TASK DIRECTIONS: Each line below containing the word "Rotarysäätiö" needs to be shown.

DATASET RECORDS:
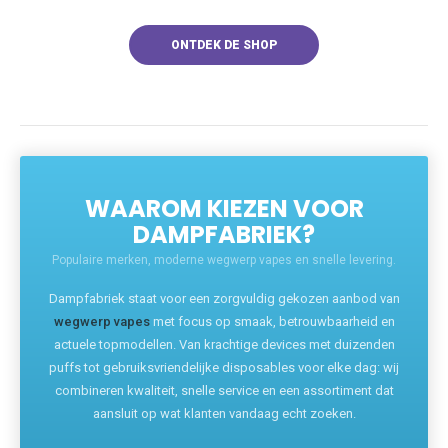
ONTDEK DE SHOP
WAAROM KIEZEN VOOR
DAMPFABRIEK?
Populaire merken, moderne wegwerp vapes en snelle levering.
Dampfabriek staat voor een zorgvuldig gekozen aanbod van
wegwerp vapes
met focus op smaak, betrouwbaarheid en
actuele topmodellen. Van krachtige devices met duizenden
puffs tot gebruiksvriendelijke disposables voor elke dag: wij
combineren kwaliteit, snelle service en een assortiment dat
aansluit op wat klanten vandaag echt zoeken.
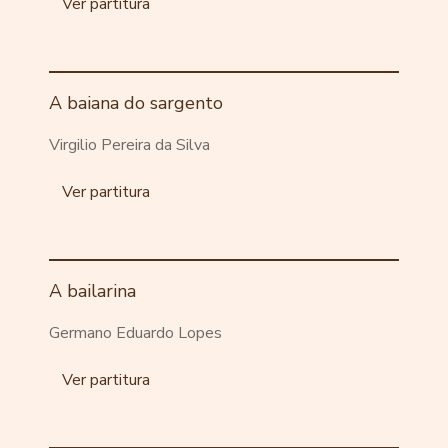
Ver partitura
A baiana do sargento
Virgilio Pereira da Silva
Ver partitura
A bailarina
Germano Eduardo Lopes
Ver partitura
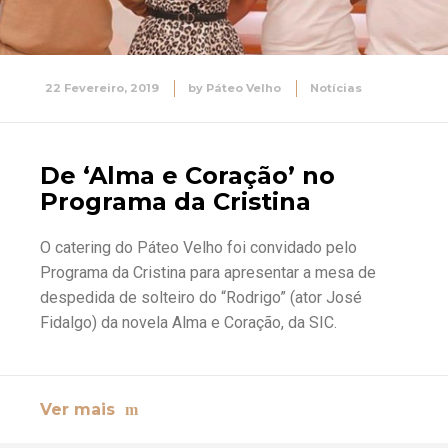
22 Fevereiro, 2019
by
Páteo Velho
Notícias
De ‘Alma e Coração’ no
Programa da Cristina
O catering do Páteo Velho foi convidado pelo
Programa da Cristina para apresentar a mesa de
despedida de solteiro do “Rodrigo” (ator José
Fidalgo) da novela Alma e Coração, da SIC.
Ver mais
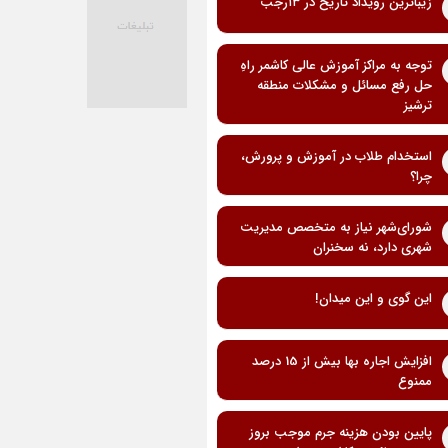
زیباترین رویداد تاریخ در ۱۳رجب
توجه به مراکز آموزش عالی کاشمر راهِ
حل رفع مسائل و مشکلات منطقه
ترشیز
استخدام طلاب در آموزش و پرورش،
چرا؟
شورای‌شهر نیاز به متخصص مدیریت
شهری دارد، نه سخنران
این گوی و این میدان!
افزایش اجاره بها بیش از 15 درصد
ممنوع
پایین بودن هزینه جرم موجب بروز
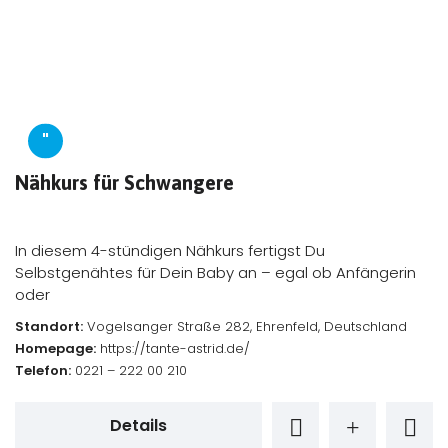
"
Nähkurs für Schwangere
In diesem 4-stündigen Nähkurs fertigst Du
Selbstgenähtes für Dein Baby an – egal ob Anfängerin
oder
Standort:
Vogelsanger Straße 282, Ehrenfeld, Deutschland
Homepage:
https://tante-astrid.de/
Telefon:
0221 – 222 00 210
Details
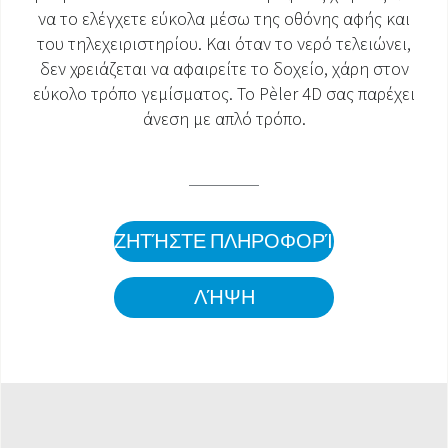
να το ελέγχετε εύκολα μέσω της οθόνης αφής και
ΈΓΓΡΑΦΑ ΠΡΟΪΌΝΤΩΝ
του τηλεχειριστηρίου. Και όταν το νερό τελειώνει,
δεν χρειάζεται να αφαιρείτε το δοχείο, χάρη στον
εύκολο τρόπο γεμίσματος. Το Pèler 4D σας παρέχει
άνεση με απλό τρόπο.
ΖΗΤΉΣΤΕ ΠΛΗΡΟΦΟΡΊΕΣ
ΛΉΨΗ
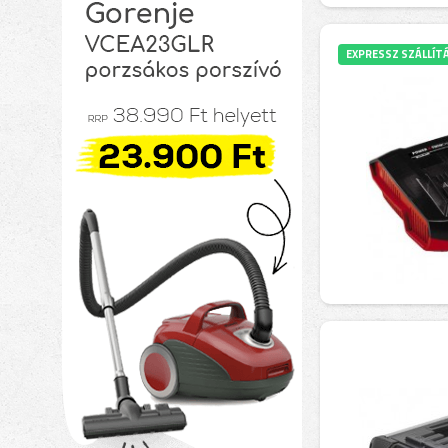
EXPRESSZ SZÁLLÍT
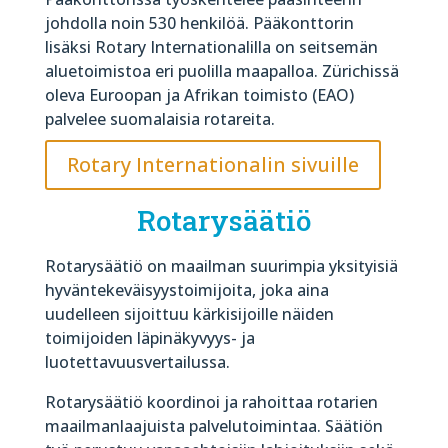
johdolla noin 530 henkilöä. Pääkonttorin
lisäksi Rotary Internationalilla on seitsemän
aluetoimistoa eri puolilla maapalloa. Zürichissä
oleva Euroopan ja Afrikan toimisto (EAO)
palvelee suomalaisia rotareita.
Rotary Internationalin sivuille
Rotarysäätiö
Rotarysäätiö on maailman suurimpia yksityisiä
hyväntekeväisyystoimijoita, joka aina
uudelleen sijoittuu kärkisijoille näiden
toimijoiden läpinäkyvyys- ja
luotettavuusvertailussa.
Rotarysäätiö koordinoi ja rahoittaa rotarien
maailmanlaajuista palvelutoimintaa. Säätiön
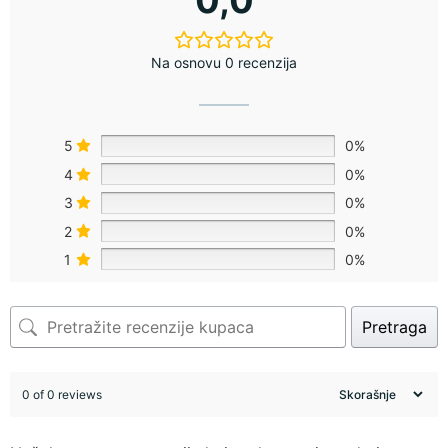
Na osnovu 0 recenzija
5
0%
4
0%
3
0%
2
0%
1
0%
Pretraga
0 of 0 reviews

RESPONSE FOR THIS EXERCISE:
Rotarysäätiö
Rotarysäätiö on maailman suurimpia yksityisiä
Rotarysäätiö koordinoi ja rahoittaa rotarien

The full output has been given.